▶ _Instructions for the task_
The expected output is each line below containing "collapse", copied in full.

(Dataset entries)
----------

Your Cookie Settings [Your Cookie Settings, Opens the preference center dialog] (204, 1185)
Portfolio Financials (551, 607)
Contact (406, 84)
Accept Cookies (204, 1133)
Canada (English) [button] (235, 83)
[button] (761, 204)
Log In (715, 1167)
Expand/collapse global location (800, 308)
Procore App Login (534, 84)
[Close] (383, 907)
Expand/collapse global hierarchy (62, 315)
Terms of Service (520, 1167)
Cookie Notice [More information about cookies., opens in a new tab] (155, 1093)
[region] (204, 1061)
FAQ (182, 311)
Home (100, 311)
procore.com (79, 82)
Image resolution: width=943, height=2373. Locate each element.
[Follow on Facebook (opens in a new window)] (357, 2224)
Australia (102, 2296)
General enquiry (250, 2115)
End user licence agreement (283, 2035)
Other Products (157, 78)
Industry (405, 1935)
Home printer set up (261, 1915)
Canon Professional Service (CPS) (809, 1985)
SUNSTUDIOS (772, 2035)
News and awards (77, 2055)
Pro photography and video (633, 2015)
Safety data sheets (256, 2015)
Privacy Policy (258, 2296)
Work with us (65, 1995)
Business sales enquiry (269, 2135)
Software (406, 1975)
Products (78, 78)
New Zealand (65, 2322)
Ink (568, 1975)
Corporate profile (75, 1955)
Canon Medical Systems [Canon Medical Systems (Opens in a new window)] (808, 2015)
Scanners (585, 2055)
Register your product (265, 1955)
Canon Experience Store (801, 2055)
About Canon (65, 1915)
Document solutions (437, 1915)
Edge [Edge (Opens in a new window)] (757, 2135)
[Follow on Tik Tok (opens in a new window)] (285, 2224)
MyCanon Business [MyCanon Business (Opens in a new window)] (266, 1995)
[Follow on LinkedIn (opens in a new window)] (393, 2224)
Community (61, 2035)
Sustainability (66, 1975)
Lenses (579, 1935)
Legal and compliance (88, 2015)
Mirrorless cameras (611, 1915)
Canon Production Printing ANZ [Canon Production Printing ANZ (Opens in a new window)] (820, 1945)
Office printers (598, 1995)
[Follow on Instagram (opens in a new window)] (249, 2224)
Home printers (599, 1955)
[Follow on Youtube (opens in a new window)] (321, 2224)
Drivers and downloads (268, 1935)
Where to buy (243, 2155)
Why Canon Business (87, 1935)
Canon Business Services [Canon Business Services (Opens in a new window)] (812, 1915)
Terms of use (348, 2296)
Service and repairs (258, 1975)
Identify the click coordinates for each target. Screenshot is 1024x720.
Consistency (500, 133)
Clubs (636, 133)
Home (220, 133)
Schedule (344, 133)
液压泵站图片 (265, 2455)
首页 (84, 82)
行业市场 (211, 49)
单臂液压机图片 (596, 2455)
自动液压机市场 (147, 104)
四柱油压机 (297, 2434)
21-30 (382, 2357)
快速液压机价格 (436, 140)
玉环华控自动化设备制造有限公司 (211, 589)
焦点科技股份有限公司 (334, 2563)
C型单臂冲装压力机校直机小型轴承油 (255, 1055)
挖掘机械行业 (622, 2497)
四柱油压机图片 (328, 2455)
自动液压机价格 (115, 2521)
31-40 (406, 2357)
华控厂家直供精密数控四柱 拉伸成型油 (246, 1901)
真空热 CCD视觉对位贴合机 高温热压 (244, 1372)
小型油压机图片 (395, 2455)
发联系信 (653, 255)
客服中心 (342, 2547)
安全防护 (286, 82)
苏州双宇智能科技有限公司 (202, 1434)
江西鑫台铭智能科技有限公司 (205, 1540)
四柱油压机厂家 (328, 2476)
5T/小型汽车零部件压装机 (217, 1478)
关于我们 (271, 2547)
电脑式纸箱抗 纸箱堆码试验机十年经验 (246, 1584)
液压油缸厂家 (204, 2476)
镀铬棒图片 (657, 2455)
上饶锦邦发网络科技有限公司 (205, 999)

----------

▶ _Output below_
Expand/collapse global location (800, 308)
Expand/collapse global hierarchy (62, 315)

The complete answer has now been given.